Ich überlege mir, eine Wohnung zu kaufen. Nachdem ich kurz recherchiert habe, ist mir der Begriff Hausgeld aufgefallen, zu dem ich einige Fragen habe:

- ist das Hausgeld, welches ich bezahle, gleichzusetzen mit den Nebenkosten, die ein Mieter zahlt?

- was genau ist im Hausgeld enthalten?

- wenn ich als Eigentümer in der Wohnung wohnen würde, würde ich dann Kaltmiete, "normale" Nebenkosten UND Hausgeld zahlen?
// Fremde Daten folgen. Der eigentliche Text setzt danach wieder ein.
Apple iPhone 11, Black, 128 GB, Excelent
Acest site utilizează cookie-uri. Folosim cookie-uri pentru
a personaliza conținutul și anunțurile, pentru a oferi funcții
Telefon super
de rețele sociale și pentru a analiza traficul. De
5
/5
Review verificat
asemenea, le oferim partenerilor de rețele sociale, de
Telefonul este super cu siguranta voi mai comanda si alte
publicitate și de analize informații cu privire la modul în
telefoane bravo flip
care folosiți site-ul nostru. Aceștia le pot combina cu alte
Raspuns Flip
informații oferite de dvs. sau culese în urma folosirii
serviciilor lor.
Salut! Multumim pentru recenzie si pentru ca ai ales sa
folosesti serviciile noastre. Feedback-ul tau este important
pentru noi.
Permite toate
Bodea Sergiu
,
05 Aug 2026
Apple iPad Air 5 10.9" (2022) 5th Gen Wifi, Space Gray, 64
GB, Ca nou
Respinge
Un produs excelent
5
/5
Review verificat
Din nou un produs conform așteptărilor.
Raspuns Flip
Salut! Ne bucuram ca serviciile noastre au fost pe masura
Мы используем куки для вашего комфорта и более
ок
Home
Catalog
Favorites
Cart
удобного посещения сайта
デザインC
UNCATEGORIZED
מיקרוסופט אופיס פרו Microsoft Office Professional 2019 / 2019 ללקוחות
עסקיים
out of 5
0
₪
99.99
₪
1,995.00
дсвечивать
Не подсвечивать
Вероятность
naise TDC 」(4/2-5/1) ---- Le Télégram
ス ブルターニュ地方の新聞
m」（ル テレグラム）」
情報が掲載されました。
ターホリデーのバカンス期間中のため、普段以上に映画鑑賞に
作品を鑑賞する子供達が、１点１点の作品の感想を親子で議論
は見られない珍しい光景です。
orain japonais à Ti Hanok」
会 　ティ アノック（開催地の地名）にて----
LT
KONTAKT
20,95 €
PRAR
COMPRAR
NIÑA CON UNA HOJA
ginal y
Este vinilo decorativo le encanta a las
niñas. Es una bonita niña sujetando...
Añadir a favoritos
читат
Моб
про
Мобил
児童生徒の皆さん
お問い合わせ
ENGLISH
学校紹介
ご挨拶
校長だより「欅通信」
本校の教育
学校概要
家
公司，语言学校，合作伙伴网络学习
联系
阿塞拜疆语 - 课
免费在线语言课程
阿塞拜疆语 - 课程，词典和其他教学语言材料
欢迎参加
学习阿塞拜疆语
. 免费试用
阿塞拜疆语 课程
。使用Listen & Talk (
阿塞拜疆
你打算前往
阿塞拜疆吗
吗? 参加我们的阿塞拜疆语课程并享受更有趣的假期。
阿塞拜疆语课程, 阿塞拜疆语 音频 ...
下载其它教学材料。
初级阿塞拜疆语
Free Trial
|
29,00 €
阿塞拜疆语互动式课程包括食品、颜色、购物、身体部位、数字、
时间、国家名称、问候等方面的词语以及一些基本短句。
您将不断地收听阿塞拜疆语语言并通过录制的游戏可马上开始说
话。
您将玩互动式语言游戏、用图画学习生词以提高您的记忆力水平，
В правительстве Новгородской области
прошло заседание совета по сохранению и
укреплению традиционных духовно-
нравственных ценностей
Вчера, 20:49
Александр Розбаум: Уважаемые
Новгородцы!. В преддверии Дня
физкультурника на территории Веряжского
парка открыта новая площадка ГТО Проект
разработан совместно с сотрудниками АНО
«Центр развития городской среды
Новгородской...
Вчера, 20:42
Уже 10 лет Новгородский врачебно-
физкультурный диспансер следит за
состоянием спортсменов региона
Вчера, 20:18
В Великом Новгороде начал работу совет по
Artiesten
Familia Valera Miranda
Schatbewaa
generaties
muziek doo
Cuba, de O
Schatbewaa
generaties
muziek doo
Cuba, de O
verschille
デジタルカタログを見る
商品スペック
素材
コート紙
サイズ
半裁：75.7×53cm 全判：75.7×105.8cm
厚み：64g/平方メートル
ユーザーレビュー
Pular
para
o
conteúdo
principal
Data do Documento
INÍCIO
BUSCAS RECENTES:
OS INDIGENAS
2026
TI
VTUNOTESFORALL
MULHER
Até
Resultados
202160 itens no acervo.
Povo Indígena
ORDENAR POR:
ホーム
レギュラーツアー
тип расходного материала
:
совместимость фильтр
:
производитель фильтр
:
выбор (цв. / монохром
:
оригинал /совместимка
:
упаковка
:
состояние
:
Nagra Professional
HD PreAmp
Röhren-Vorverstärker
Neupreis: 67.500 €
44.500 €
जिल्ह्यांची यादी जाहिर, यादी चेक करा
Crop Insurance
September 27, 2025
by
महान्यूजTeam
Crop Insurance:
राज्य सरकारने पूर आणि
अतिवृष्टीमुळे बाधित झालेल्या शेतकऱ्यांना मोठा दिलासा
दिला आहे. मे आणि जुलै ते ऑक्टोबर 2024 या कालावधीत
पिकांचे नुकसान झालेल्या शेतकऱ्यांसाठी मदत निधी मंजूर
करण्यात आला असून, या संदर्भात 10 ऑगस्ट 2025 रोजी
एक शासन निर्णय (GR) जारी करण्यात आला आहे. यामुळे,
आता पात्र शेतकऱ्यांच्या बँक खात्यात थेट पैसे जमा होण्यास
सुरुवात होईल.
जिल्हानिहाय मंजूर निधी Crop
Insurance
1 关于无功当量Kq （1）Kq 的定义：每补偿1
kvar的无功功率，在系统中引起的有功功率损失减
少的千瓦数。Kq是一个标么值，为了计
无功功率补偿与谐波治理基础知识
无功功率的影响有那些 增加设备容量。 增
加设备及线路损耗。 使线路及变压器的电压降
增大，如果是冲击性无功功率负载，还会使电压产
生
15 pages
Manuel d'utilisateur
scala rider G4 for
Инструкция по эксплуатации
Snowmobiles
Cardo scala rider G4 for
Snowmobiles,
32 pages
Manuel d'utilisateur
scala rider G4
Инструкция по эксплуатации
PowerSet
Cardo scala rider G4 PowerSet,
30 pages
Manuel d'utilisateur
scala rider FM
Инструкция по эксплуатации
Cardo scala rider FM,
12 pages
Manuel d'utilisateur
- wenn ich die Wohnung vermieten würde, bekäme ich vom Mieter die Kaltmiete + Nebenkosten und ich als Eigentümer würde noch das Hausgeld bezahlen? Und bei einer Kaltmiete von z.B. 500,- Euro und einem Hausgeld von 200,- Euro würden mir dann 300,- Euro übrigbleiben, mit denen ich den Kredit abbezahlen würde?

- als Laie würde ich jetzt behaupten: zur Kaltmiete kommen die "normalen" Nebenkosten (wie wir sie alle kennen) und zusätzlich muss der Eigentümer Hausgeld zahlen (das wären dann die Nebenkosten des Hauses, die ich als Eigentümer habe und die ich nicht auf den Mieter umlegen kann). Richtig?

Vielen Dank im Voraus.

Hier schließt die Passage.